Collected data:
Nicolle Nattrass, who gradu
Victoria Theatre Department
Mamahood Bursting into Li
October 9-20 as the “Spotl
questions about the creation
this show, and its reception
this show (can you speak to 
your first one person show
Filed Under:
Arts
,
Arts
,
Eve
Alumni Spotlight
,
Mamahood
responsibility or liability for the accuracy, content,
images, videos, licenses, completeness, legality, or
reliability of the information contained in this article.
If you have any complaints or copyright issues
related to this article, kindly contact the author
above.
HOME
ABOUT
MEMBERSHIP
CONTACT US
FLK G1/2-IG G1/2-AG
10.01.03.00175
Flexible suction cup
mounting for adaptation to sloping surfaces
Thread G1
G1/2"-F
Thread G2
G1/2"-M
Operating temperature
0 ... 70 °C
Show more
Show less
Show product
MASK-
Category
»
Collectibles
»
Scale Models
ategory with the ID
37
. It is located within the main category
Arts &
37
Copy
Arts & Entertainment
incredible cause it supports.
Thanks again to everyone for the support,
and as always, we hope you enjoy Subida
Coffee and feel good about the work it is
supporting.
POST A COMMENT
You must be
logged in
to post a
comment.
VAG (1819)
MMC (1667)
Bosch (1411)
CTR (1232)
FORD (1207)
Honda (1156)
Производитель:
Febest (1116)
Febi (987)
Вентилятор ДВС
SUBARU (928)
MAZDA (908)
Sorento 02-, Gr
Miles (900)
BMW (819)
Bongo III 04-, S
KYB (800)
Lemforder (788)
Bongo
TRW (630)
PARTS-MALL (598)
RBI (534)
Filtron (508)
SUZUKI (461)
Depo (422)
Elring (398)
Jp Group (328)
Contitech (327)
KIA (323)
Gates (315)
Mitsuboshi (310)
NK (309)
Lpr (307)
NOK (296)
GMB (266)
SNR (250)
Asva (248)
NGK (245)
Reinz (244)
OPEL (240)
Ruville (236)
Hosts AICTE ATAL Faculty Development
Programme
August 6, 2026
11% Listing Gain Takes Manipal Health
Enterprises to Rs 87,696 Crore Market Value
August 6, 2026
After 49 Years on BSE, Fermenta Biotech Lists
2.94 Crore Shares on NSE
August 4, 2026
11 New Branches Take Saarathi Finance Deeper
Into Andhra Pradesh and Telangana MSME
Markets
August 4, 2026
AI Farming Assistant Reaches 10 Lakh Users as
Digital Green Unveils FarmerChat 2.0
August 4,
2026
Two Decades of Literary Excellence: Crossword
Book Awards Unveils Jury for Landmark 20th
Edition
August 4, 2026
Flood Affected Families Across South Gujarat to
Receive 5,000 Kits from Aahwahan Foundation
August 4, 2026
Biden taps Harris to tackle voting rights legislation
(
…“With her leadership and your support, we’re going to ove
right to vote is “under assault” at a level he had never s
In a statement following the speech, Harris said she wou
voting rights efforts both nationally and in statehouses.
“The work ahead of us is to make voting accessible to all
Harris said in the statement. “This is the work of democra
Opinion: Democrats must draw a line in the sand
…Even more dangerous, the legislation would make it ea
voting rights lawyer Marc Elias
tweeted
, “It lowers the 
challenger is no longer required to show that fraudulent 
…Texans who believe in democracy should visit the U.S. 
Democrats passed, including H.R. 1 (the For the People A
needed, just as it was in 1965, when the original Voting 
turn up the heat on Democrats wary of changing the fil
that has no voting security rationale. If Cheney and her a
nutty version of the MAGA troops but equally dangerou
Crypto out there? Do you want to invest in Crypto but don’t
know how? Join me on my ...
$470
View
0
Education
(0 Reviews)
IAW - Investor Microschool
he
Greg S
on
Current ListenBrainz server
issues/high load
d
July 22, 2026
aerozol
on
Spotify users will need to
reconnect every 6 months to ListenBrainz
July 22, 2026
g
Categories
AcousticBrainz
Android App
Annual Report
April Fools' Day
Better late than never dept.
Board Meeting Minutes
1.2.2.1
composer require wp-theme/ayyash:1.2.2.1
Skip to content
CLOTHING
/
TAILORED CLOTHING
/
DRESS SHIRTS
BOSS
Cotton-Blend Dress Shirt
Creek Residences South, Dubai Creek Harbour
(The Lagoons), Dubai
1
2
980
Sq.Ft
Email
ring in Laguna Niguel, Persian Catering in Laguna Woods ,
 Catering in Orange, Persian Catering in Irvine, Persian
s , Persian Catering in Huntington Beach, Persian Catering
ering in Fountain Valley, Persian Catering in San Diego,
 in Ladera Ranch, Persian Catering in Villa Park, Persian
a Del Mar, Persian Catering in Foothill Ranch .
--
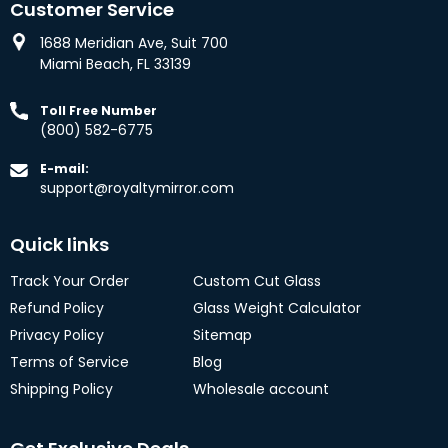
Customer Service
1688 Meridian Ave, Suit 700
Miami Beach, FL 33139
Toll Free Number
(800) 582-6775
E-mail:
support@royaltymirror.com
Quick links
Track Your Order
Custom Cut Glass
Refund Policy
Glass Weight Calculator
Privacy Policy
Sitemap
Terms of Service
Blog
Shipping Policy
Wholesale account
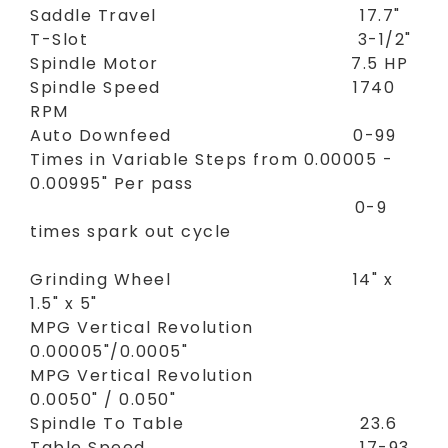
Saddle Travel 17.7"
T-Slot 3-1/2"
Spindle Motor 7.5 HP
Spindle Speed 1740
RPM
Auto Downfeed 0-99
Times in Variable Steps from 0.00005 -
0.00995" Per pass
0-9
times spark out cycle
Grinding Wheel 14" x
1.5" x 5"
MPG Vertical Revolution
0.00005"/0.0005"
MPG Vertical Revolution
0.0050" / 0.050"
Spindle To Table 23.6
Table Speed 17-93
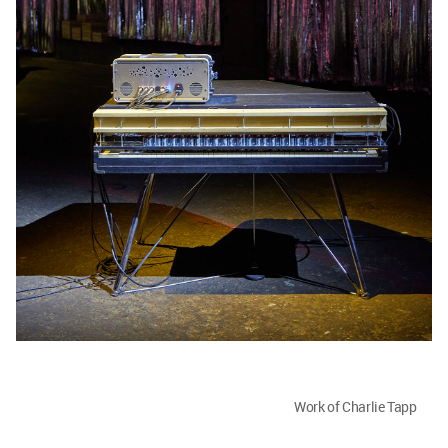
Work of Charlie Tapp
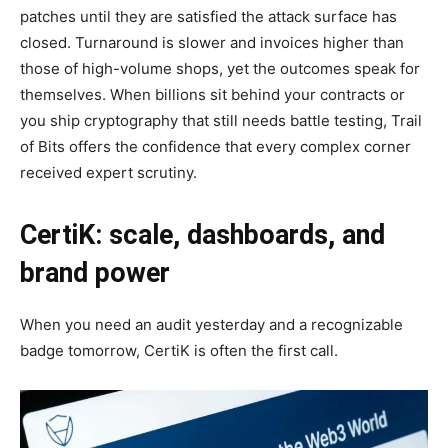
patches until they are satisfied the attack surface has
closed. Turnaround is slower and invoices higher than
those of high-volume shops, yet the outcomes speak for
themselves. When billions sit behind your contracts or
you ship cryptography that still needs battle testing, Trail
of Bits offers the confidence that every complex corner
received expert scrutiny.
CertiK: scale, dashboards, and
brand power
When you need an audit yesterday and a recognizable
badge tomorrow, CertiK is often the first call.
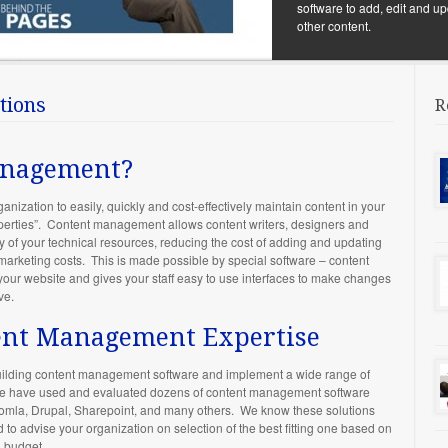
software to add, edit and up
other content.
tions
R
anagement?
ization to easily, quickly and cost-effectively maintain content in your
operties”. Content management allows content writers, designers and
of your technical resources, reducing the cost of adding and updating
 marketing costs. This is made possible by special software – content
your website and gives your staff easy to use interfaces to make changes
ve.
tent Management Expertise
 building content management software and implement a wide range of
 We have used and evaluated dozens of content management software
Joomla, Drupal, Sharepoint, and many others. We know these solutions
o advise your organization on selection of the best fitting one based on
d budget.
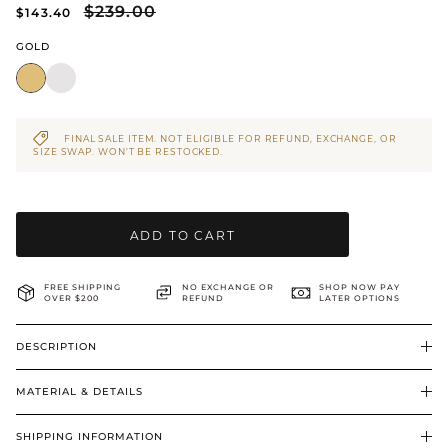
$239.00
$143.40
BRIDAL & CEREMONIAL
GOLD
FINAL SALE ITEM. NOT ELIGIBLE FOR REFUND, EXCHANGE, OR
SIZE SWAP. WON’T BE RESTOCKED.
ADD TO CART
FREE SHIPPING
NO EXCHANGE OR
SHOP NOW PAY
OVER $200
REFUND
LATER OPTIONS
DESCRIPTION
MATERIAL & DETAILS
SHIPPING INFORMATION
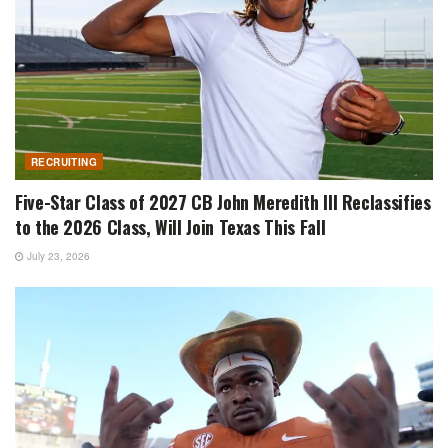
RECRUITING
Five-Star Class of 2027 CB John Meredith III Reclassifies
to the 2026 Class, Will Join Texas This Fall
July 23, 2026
...
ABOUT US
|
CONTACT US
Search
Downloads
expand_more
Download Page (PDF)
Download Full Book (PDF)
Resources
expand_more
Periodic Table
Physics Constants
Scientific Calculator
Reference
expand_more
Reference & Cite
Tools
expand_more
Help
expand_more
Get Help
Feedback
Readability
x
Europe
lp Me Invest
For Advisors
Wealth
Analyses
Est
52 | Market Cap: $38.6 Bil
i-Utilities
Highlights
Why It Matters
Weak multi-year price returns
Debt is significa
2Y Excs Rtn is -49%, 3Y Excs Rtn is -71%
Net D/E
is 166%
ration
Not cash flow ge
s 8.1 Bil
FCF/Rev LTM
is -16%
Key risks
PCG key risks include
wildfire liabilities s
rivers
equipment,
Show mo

## ACTIVITY:
Filter the records above down to the lines containing "Beach".

## RESULT:
s , Persian Catering in Huntington Beach, Persian Catering
Miami Beach, FL 33139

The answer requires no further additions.